Careful
With Kyle McCulloch, Gosia Dobrowolska, Sarah Neville.
Canada, 1992, 35mm, color, 100 min.
Print source: Zeitgeist Films
Maddin’s third film opens with a hilariously absurd, blood-tinted PSA by an ominously lit old man warning children to exercise caution in their environment, a prologue that both establishes the loony conceit of the film (in the remote mountain region of Tolzbad, people must repress all expression so as to not incite avalanches) and functions as a sustained, unswerving mockery of restrictive societies that place unfair pressure on their people. In its two-part story of fatefully interconnected dysfunctional families, Careful ultimately posits that the result of this kind of oppressive social conditioning is a particularly strange brew of psychosomatic malnourishment: profound sexual timidity, deeply offbeat interpersonal skills and incestuous hang-ups all play a key part in Careful’s narrative.
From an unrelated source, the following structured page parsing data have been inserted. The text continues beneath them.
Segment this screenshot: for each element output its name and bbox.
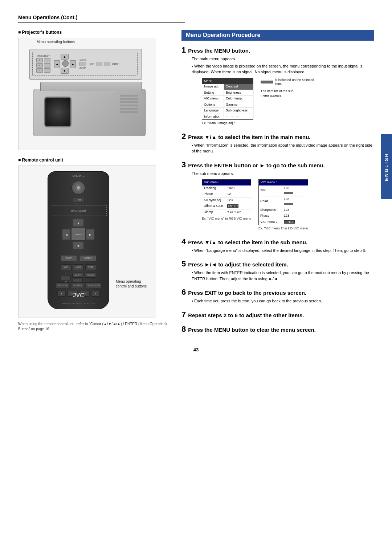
menu-operating-label: Menu operating buttons [37, 40, 75, 44]
step-7: 7 Repeat steps 2 to 6 to adjust the othe… [181, 311, 374, 319]
rgb-val-2: 12 [226, 191, 238, 197]
hd-label-3: Sharpness [259, 207, 282, 213]
hd-row-4: Phase 123 [259, 213, 308, 219]
step-2-number: 2 [181, 132, 186, 140]
menu-box-header: Menu [202, 78, 253, 84]
hd-val-5: ENTER [282, 219, 295, 225]
step-3: 3 Press the ENTER button or ► to go to t… [181, 161, 374, 231]
step-6: 6 Press EXIT to go back to the previous … [181, 288, 374, 304]
hd-row-5: VIC menu 2 ENTER [259, 219, 308, 225]
indicator-annotation: is indicated on the selected item. [261, 78, 315, 86]
hd-vic-menu: VIC menu 1 Tint 123 Color 123 [258, 179, 308, 231]
page: Menu Operations (Cont.) ■ Projector's bu… [0, 0, 392, 555]
step-4-body: When "Language menu" is displayed, selec… [192, 248, 374, 254]
hdr-button[interactable]: HDR [72, 197, 85, 203]
menu-button[interactable]: MENU [80, 255, 96, 261]
projector-image: Menu operating buttons VIC SELECT 1 [18, 38, 156, 150]
step-7-number: 7 [181, 311, 186, 319]
rgb-val-4: ENTER [226, 203, 238, 209]
focus-button[interactable]: FOCUS [85, 273, 96, 278]
off-button[interactable]: ▼ [91, 291, 99, 297]
menu-illustration: Menu Image adj. Contrast Setting Brightn… [202, 78, 374, 126]
rgb-submenu-box: VIC menu Tracking 1020 Phase 12 [202, 179, 251, 215]
menu-caption: Ex. "Main : Image adj." [202, 121, 253, 126]
zoom-label: ZOOM [79, 67, 86, 69]
hd-label-2: Color [259, 199, 282, 204]
step-7-title: 7 Repeat steps 2 to 6 to adjust the othe… [181, 311, 374, 319]
remote-control-label: ■ Remote control unit [18, 158, 171, 163]
nav-enter[interactable]: ENTER [71, 228, 86, 241]
step-5-body: When the item with ENTER indication is s… [192, 270, 374, 282]
exit-button[interactable]: EXIT [61, 255, 77, 261]
step-6-heading: Press EXIT to go back to the previous sc… [188, 290, 306, 296]
hd-label-4: Phase [259, 213, 282, 219]
hd-label-1: Tint [259, 188, 282, 193]
jvc-logo: JVC [73, 292, 84, 299]
step-7-heading: Repeat steps 2 to 6 to adjust the other … [188, 312, 304, 318]
menu-control-label: Menu operating control and buttons [116, 279, 152, 289]
menu-col-left-2: Setting [202, 90, 224, 96]
step-3-number: 3 [181, 161, 186, 169]
vic2-button[interactable]: VIC2 [73, 264, 84, 270]
remote-body: OPERATE ⏻ HDR BACK LIGHT ▲ ▼ ◄ [48, 171, 109, 309]
rgb-row-1: Tracking 1020 [202, 185, 251, 192]
menu-col-right-5: Sub brightness [224, 108, 253, 114]
power-button[interactable]: ⏻ [72, 181, 85, 195]
menu-col-right-4: Gamma [224, 102, 253, 108]
page-header-title: Menu Operations (Cont.) [18, 15, 185, 23]
hd-row-2: Color 123 [259, 196, 308, 207]
rgb-label-3: AD sync adj. [202, 197, 226, 203]
nav-up[interactable]: ▲ [73, 219, 84, 227]
backlight-label: BACK LIGHT [71, 209, 86, 212]
nav-right[interactable]: ► [86, 229, 95, 240]
procedure-header: Menu Operation Procedure [181, 30, 374, 41]
menu-col-left-4: Options [202, 102, 224, 108]
step-6-body: Each time you press the button, you can … [192, 298, 374, 304]
menu-row-3: VIC menu Color temp. [202, 96, 253, 102]
rgb-row-5: Clamp ● ST ○ BP [202, 209, 251, 215]
rgb-label-4: Offset & Gain [202, 203, 226, 209]
keystone-button[interactable]: KEYSTONE [56, 282, 70, 288]
menu-btn-label: MENU [79, 59, 86, 61]
indicator-text: is indicated on the selected item. [275, 78, 315, 86]
vic3-button[interactable]: VIC3 [85, 264, 96, 270]
remote-operate-label: OPERATE [73, 175, 85, 177]
english-tab: ENGLISH [381, 134, 392, 199]
page-number: 43 [18, 347, 374, 352]
hd-row-3: Sharpness 123 [259, 207, 308, 213]
digital-zoom-button[interactable]: DIGITAL ZOOM [85, 282, 102, 288]
menu-col-right-2: Brightness [224, 90, 253, 96]
model-number: RM-M4QK1G REMOTE CONTROL UNIT [62, 302, 95, 305]
vic1-button[interactable]: VIC1 [61, 264, 72, 270]
main-content: ■ Projector's buttons Menu operating but… [18, 30, 374, 340]
shift-button[interactable]: SHIFT [72, 273, 83, 278]
menu-col-left-3: VIC menu [202, 96, 224, 102]
step-5-number: 5 [181, 260, 186, 268]
step-4-number: 4 [181, 238, 186, 246]
step-6-number: 6 [181, 288, 186, 296]
step-1: 1 Press the MENU button. The main menu a… [181, 46, 374, 126]
step-4-bullet-0: When "Language menu" is displayed, selec… [192, 248, 374, 254]
step-2-body: When "Information" is selected, the info… [192, 142, 374, 154]
hd-caption: Ex. "VIC menu 1" in HD VIC menu [258, 226, 308, 231]
nav-left[interactable]: ◄ [62, 229, 71, 240]
submenu-illustration: VIC menu Tracking 1020 Phase 12 [202, 179, 374, 231]
shutter-button[interactable]: SHUTTER [71, 282, 84, 288]
hd-row-1: Tint 123 [259, 185, 308, 196]
step-1-number: 1 [181, 46, 186, 54]
step-6-bullet-0: Each time you press the button, you can … [192, 298, 374, 304]
menu-box: Menu Image adj. Contrast Setting Brightn… [202, 78, 253, 120]
menu-col-left-6: Information [202, 114, 224, 120]
left-column: ■ Projector's buttons Menu operating but… [18, 30, 171, 340]
rgb-caption: Ex. "VIC menu" in RGB VIC menu [202, 216, 251, 221]
vic-row: VIC1 VIC2 VIC3 [61, 264, 96, 270]
nav-down[interactable]: ▼ [73, 242, 84, 250]
rgb-val-1: 1020 [226, 185, 238, 191]
rgb-row-4: Offset & Gain ENTER [202, 203, 251, 209]
exit-label: EXIT [90, 63, 94, 65]
step-1-title: 1 Press the MENU button. [181, 46, 374, 54]
step-5-title: 5 Press ►/◄ to adjust the selected item. [181, 260, 374, 268]
on-button[interactable]: ▼ [58, 291, 66, 297]
step-1-bullet-0: When the video image is projected on the… [192, 63, 374, 75]
keystone-row: KEYSTONE SHUTTER DIGITAL ZOOM [56, 282, 102, 288]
Maddin’s keen understanding of the ways in which impressionable minds find unlikely respites from these toxic environments manifests itself in Tolzbad’s labyrinthine geography, within which doomed lovers find cavernous hideaways from their all-seeing parents. Scored by portentous ascending and descending melodies that suggest children’s lullabies torqued into minor keys, Careful navigates these vertiginous landscapes and fragile emotions with the verve of an early German expressionist artifact.